But they were struck by the fact that Pulcheria Alexandrovna never
asked them anything on the subject, neither then nor thereafter. On
the contrary, she had her own version of her son's sudden departure;
she told them with tears how he had come to say good-bye to her,
hinting that she alone knew many mysterious and important facts, and
that Rodya had many very powerful enemies, so that it was necessary
for him to be in hiding. As for his future career, she had no doubt
that it would be brilliant when certain sinister influences could be
removed. She assured Razumihin that her son would be one day a great
statesman, that his article and brilliant literary talent proved it.
This article she was continually reading, she even read it aloud,
almost took it to bed with her, but scarcely asked where Rodya was,
though the subject was obviously avoided by the others, which might
have been enough to awaken her suspicions.

They began to be frightened at last at Pulcheria Alexandrovna's
strange silence on certain subjects. She did not, for instance,
complain of getting no letters from him, though in previous years she
had only lived on the hope of letters from her beloved Rodya. This was
the cause of great uneasiness to Dounia; the idea occurred to her that
her mother suspected that there was something terrible in her son's
fate and was afraid to ask, for fear of hearing something still more
awful. In any case, Dounia saw clearly that her mother was not in full
possession of her faculties.

It happened once or twice, however, that Pulcheria Alexandrovna gave
such a turn to the conversation that it was impossible to answer her
without mentioning where Rodya was, and on receiving unsatisfactory
and suspicious answers she became at once gloomy and silent, and this
mood lasted for a long time. Dounia saw at last that it was hard to
deceive her and came to the conclusion that it was better to be
absolutely silent on certain points; but it became more and more
evident that the poor mother suspected something terrible. Dounia
remembered her brother's telling her that her mother had overheard her
talking in her sleep on the night after her interview with
Svidrigalov and before the fatal day of the confession: had not she
made out something from that? Sometimes days and even weeks of gloomy
silence and tears would be succeeded by a period of hysterical
animation, and the invalid would begin to talk almost incessantly of
her son, of her hopes of his future. . . . Her fancies were sometimes
very strange. They humoured her, pretended to agree with her (she saw
perhaps that they were pretending), but she still went on talking.

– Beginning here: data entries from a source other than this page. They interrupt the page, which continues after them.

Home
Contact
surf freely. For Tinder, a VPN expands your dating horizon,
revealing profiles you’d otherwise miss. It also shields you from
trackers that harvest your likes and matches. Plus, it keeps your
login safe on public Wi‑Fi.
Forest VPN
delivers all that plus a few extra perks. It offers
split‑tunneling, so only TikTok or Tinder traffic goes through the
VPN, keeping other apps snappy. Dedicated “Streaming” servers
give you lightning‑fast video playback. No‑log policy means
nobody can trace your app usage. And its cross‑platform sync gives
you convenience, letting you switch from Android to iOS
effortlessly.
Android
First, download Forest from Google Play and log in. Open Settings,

Five months after Raskolnikov's confession, he was sentenced.
Razumihin and Sonia saw him in prison as often as it was possible. At
last the moment of separation came. Dounia swore to her brother that
the separation should not be for ever, Razumihin did the same.
Razumihin, in his youthful ardour, had firmly resolved to lay the
foundations at least of a secure livelihood during the next three or
four years, and saving up a certain sum, to emigrate to Siberia, a
country rich in every natural resource and in need of workers, active
men and capital. There they would settle in the town where Rodya was
and all together would begin a new life. They all wept at parting.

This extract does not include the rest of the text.